[WORK INSTRUCTIONS]
Retype the entries below word for word, leaving out every picture.

**********

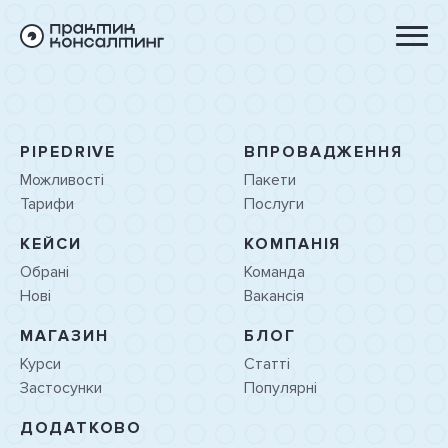
PIPEDRIVE
ВПРОВАДЖЕННЯ
Можливості
Пакети
Тарифи
Послуги
КЕЙСИ
КОМПАНІЯ
Обрані
Команда
Нові
Вакансія
МАГАЗИН
БЛОГ
Курси
Статті
Застосунки
Популярні
ДОДАТКОВО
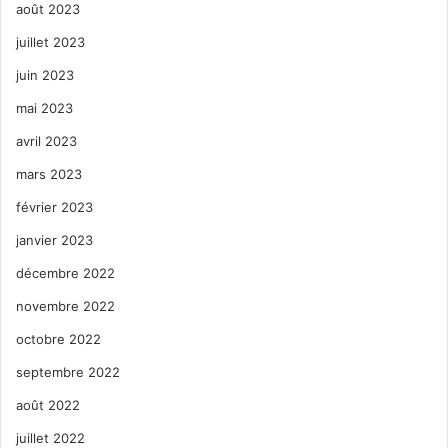
août 2023
juillet 2023
juin 2023
mai 2023
avril 2023
mars 2023
février 2023
janvier 2023
décembre 2022
novembre 2022
octobre 2022
septembre 2022
août 2022
juillet 2022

**********

[ANSWER SECTION]
PIPEDRIVE
ВПРОВАДЖЕННЯ
Можливості
Пакети
Тарифи
Послуги
КЕЙСИ
КОМПАНІЯ
Обрані
Команда
Нові
Вакансія
МАГАЗИН
БЛОГ
Курси
Статті
Застосунки
Популярні
ДОДАТКОВО
août 2023
juillet 2023
juin 2023
mai 2023
avril 2023
mars 2023
février 2023
janvier 2023
décembre 2022
novembre 2022
octobre 2022
septembre 2022
août 2022
juillet 2022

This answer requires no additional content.